** GIVEN RECORDS follows **

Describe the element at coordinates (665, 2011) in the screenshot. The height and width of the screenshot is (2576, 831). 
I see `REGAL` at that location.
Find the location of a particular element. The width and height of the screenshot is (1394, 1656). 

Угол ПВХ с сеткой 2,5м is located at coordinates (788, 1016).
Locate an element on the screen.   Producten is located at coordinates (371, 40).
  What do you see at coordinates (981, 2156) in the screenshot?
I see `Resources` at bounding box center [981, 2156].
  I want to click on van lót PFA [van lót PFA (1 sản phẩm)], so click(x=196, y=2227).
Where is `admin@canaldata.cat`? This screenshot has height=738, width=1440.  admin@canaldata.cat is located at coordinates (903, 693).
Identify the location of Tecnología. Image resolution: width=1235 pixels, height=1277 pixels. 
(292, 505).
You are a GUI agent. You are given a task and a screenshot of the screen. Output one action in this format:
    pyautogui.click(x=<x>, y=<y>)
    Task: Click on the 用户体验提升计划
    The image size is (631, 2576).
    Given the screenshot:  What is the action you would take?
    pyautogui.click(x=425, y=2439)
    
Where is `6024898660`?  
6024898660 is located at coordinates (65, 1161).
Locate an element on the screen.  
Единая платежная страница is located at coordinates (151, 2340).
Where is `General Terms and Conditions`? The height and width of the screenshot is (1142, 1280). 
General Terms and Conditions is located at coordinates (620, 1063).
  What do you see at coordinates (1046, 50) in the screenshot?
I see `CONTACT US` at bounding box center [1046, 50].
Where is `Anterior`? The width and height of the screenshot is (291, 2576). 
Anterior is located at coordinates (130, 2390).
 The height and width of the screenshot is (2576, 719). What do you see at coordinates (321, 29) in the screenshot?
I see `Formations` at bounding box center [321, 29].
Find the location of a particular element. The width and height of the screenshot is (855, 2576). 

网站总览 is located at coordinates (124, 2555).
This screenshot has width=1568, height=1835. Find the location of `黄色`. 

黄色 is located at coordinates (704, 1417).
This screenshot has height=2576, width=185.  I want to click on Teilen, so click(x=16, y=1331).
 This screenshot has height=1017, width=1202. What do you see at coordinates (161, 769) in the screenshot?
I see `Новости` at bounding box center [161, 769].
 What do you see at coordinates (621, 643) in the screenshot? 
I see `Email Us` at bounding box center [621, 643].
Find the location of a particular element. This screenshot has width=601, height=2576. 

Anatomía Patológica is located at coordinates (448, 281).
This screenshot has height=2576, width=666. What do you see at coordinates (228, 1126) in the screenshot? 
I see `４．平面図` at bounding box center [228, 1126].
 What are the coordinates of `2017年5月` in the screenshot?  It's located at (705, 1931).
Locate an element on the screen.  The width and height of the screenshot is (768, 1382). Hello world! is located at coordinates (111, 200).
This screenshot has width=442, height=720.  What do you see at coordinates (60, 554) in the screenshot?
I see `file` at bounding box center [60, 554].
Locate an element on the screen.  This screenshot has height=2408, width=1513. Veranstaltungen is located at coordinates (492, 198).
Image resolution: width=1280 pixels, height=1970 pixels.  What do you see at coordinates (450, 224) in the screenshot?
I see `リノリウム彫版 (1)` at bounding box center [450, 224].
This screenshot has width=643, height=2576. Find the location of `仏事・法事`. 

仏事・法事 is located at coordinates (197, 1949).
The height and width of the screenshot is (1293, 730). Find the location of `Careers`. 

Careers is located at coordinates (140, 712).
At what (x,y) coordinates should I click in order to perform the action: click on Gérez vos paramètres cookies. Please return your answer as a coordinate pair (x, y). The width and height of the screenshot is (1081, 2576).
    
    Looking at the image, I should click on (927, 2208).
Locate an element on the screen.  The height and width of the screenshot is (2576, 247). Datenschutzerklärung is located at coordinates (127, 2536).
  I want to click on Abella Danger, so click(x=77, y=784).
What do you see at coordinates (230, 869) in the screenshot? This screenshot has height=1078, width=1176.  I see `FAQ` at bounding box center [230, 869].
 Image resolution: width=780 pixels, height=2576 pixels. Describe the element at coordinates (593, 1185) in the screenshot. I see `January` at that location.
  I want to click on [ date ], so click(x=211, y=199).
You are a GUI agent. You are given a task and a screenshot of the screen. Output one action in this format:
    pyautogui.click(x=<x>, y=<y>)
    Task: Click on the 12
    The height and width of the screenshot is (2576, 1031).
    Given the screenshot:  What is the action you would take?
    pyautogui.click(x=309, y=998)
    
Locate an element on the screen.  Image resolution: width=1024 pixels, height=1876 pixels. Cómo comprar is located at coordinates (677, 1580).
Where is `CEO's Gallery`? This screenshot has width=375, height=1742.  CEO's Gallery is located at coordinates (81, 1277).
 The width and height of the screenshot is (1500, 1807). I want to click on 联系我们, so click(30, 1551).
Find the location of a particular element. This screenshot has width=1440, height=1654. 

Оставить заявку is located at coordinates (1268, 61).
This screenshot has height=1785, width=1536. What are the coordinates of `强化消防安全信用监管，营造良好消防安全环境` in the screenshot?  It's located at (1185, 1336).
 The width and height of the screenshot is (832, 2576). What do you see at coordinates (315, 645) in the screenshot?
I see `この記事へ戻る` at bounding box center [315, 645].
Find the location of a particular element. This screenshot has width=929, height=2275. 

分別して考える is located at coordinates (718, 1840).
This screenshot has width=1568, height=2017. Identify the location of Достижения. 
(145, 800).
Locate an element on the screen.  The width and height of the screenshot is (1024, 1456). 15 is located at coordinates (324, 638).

** End of GIVEN RECORDS **

### WHAT YOU HAVE TO DO
Write out the records above again, keeping each one identical to the original.

### SOLUTION TO THIS PROBLEM
Describe the element at coordinates (665, 2011) in the screenshot. The height and width of the screenshot is (2576, 831). 
I see `REGAL` at that location.
Find the location of a particular element. The width and height of the screenshot is (1394, 1656). 

Угол ПВХ с сеткой 2,5м is located at coordinates (788, 1016).
Locate an element on the screen.   Producten is located at coordinates (371, 40).
  What do you see at coordinates (981, 2156) in the screenshot?
I see `Resources` at bounding box center [981, 2156].
  I want to click on van lót PFA [van lót PFA (1 sản phẩm)], so click(x=196, y=2227).
Where is `admin@canaldata.cat`? This screenshot has height=738, width=1440.  admin@canaldata.cat is located at coordinates (903, 693).
Identify the location of Tecnología. Image resolution: width=1235 pixels, height=1277 pixels. 
(292, 505).
You are a GUI agent. You are given a task and a screenshot of the screen. Output one action in this format:
    pyautogui.click(x=<x>, y=<y>)
    Task: Click on the 用户体验提升计划
    The image size is (631, 2576).
    Given the screenshot:  What is the action you would take?
    pyautogui.click(x=425, y=2439)
    
Where is `6024898660`?  
6024898660 is located at coordinates (65, 1161).
Locate an element on the screen.  
Единая платежная страница is located at coordinates (151, 2340).
Where is `General Terms and Conditions`? The height and width of the screenshot is (1142, 1280). 
General Terms and Conditions is located at coordinates (620, 1063).
  What do you see at coordinates (1046, 50) in the screenshot?
I see `CONTACT US` at bounding box center [1046, 50].
Where is `Anterior`? The width and height of the screenshot is (291, 2576). 
Anterior is located at coordinates (130, 2390).
 The height and width of the screenshot is (2576, 719). What do you see at coordinates (321, 29) in the screenshot?
I see `Formations` at bounding box center [321, 29].
Find the location of a particular element. The width and height of the screenshot is (855, 2576). 

网站总览 is located at coordinates (124, 2555).
This screenshot has width=1568, height=1835. Find the location of `黄色`. 

黄色 is located at coordinates (704, 1417).
This screenshot has height=2576, width=185.  I want to click on Teilen, so click(x=16, y=1331).
 This screenshot has height=1017, width=1202. What do you see at coordinates (161, 769) in the screenshot?
I see `Новости` at bounding box center [161, 769].
 What do you see at coordinates (621, 643) in the screenshot? 
I see `Email Us` at bounding box center [621, 643].
Find the location of a particular element. This screenshot has width=601, height=2576. 

Anatomía Patológica is located at coordinates (448, 281).
This screenshot has height=2576, width=666. What do you see at coordinates (228, 1126) in the screenshot? 
I see `４．平面図` at bounding box center [228, 1126].
 What are the coordinates of `2017年5月` in the screenshot?  It's located at (705, 1931).
Locate an element on the screen.  The width and height of the screenshot is (768, 1382). Hello world! is located at coordinates (111, 200).
This screenshot has width=442, height=720.  What do you see at coordinates (60, 554) in the screenshot?
I see `file` at bounding box center [60, 554].
Locate an element on the screen.  This screenshot has height=2408, width=1513. Veranstaltungen is located at coordinates (492, 198).
Image resolution: width=1280 pixels, height=1970 pixels.  What do you see at coordinates (450, 224) in the screenshot?
I see `リノリウム彫版 (1)` at bounding box center [450, 224].
This screenshot has width=643, height=2576. Find the location of `仏事・法事`. 

仏事・法事 is located at coordinates (197, 1949).
The height and width of the screenshot is (1293, 730). Find the location of `Careers`. 

Careers is located at coordinates (140, 712).
At what (x,y) coordinates should I click in order to perform the action: click on Gérez vos paramètres cookies. Please return your answer as a coordinate pair (x, y). The width and height of the screenshot is (1081, 2576).
    
    Looking at the image, I should click on (927, 2208).
Locate an element on the screen.  The height and width of the screenshot is (2576, 247). Datenschutzerklärung is located at coordinates (127, 2536).
  I want to click on Abella Danger, so click(x=77, y=784).
What do you see at coordinates (230, 869) in the screenshot? This screenshot has height=1078, width=1176.  I see `FAQ` at bounding box center [230, 869].
 Image resolution: width=780 pixels, height=2576 pixels. Describe the element at coordinates (593, 1185) in the screenshot. I see `January` at that location.
  I want to click on [ date ], so click(x=211, y=199).
You are a GUI agent. You are given a task and a screenshot of the screen. Output one action in this format:
    pyautogui.click(x=<x>, y=<y>)
    Task: Click on the 12
    The height and width of the screenshot is (2576, 1031).
    Given the screenshot:  What is the action you would take?
    pyautogui.click(x=309, y=998)
    
Locate an element on the screen.  Image resolution: width=1024 pixels, height=1876 pixels. Cómo comprar is located at coordinates (677, 1580).
Where is `CEO's Gallery`? This screenshot has width=375, height=1742.  CEO's Gallery is located at coordinates (81, 1277).
 The width and height of the screenshot is (1500, 1807). I want to click on 联系我们, so click(30, 1551).
Find the location of a particular element. This screenshot has width=1440, height=1654. 

Оставить заявку is located at coordinates (1268, 61).
This screenshot has height=1785, width=1536. What are the coordinates of `强化消防安全信用监管，营造良好消防安全环境` in the screenshot?  It's located at (1185, 1336).
 The width and height of the screenshot is (832, 2576). What do you see at coordinates (315, 645) in the screenshot?
I see `この記事へ戻る` at bounding box center [315, 645].
Find the location of a particular element. This screenshot has width=929, height=2275. 

分別して考える is located at coordinates (718, 1840).
This screenshot has width=1568, height=2017. Identify the location of Достижения. 
(145, 800).
Locate an element on the screen.  The width and height of the screenshot is (1024, 1456). 15 is located at coordinates (324, 638).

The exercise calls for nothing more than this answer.